Filing company accounts every year is a legal requirement in the UK and Ireland, but 16 of Lyca's firms have been threatened with closure for failing to do so on time in the past year. One of its main Irish entities, Lycamobile Ltd, was struck off for this reason on 20 April 2016. Another Lyca entity in the UK, Gnanam Distribution Holding, was closed last year for the same failing. The group's main holding company in the UK has also failed to meet its legal requirement to file "consolidated accounts" giving an overall picture of its finances for the past two years, its own auditors have said.

Alex Cobham of the Tax Justice Network said Lyca's accounting lapses showed "the complete insufficiency of corporate regulation in the UK". He went on: "The deal, of very long standing, is this: Those running a business can benefit from limited liability, in exchange for providing a degree of transparency that ensures those doing business with them can have confidence in their financial stability. If a billion-pound business, not to mention a major political donor, can so clearly flout that deal, it’s time to recognise the need for a major overhaul."


Lycamobile deals in huge amounts of cash, depositing rucksacks stuffed with up to £1 million a week at Post Office branches scattered across London.
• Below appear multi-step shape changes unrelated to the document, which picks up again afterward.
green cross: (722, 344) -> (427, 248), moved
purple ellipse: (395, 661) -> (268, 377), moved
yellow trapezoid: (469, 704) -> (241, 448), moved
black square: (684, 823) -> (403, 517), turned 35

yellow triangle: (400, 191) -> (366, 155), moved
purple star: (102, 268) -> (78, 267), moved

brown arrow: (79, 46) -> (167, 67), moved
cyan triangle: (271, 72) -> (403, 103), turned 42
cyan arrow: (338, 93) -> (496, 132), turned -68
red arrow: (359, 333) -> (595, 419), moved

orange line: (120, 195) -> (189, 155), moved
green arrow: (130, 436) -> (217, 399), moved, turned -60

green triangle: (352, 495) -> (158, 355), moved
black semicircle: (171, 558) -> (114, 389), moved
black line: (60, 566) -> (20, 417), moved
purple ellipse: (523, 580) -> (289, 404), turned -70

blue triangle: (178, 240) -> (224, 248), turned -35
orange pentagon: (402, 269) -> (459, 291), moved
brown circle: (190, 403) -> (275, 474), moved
BuzzFeed News secretly filmed three Lycamobile bagmen last year making twice-daily Post Office cash deposits that experts described as "deeply suspicious". Lyca said the deposits were just “day-to-day banking" of legitimate takings from the sale of its prepaid calling cards, but the French authorities began probing the company's finances after the stories were published last October.

The company had already come to the attention of French customs officials over its bizarre cash-handling practices in 2006, when it was found to have paid van drivers to move bags of banknotes totalling more than €36 million over the border into Germany. The discovery triggered a four-year money laundering investigation. Lyca staunchly denied the charges at the time, and the case was eventually dropped due to lack of evidence in 2010.
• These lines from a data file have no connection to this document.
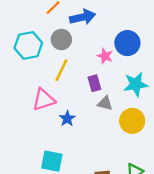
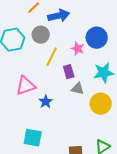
yellow line: (61, 70) -> (52, 57), moved

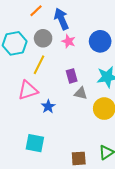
blue arrow: (59, 16) -> (61, 19), turned -100
pink star: (78, 49) -> (69, 41), moved
yellow line: (52, 57) -> (39, 65), moved

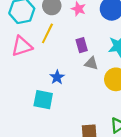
pink triangle: (28, 90) -> (22, 46), moved
cyan square: (35, 143) -> (43, 100), moved

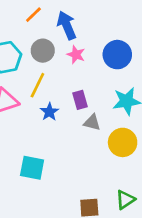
blue star: (57, 77) -> (49, 112), moved

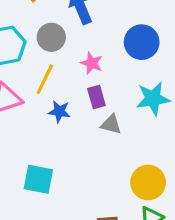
pink star: (76, 55) -> (92, 63), moved
blue star: (49, 112) -> (59, 112), turned -30
yellow circle: (123, 142) -> (148, 183), moved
Now French prosecutors suspect Lycamobile's offshore empire has been used to launder payments of €75 million from a network of alleged shell companies.

Analysts at the French anti-money-laundering unit have unearthed payments of tens of millions of euros into the accounts of Lycamobile Services – one of the group's two French businesses – from a group of alleged shell companies. They suspect the money may have come from “various networks laundering profits from crime". The funds were then paid into the accounts of Lycamobile Sarl, the group's other French company, which in turn transferred €200 million to Lycatelcom LDA in Madeira. Lycamobile Sarl also paid money into the accounts of Lycamobile UK, which has donated more than £2 million to the Conservative party since 2011.


Lycamobile has always insisted its business is completely above board.

Bosses did not respond to detailed questions from BuzzFeed News about the state of the group's financial records, but the group has always insisted its business is completely above board. Last year it defended its practice of making scattered cash deposits, vehemently denying any wrongdoing.

The company declined to respond to repeated requests for comment on the charges in France before this article was published. But in a letter sent several days later, its French lawyers strongly denied all the allegations and threatened to sue “all responsible parties” for damages. The letter said that Lycamobile “receives no cash payments from any of its business” in France and as such “the central theme of alleged money laundering relating to cash does not even arise”. It continued: “No company of the Lycamobile Group has ever taken part in any criminal activity of this nature or any other nature whatsoever”.

The lawyers said no action had been taken against Lycamobile itself by the French authorities and pointed out that the company had not been banned from trading, but did not address the fact that its accounts have been frozen or that its general manager and eight others have been charged. The company also strenuously denied the allegations in a statement sent the same day.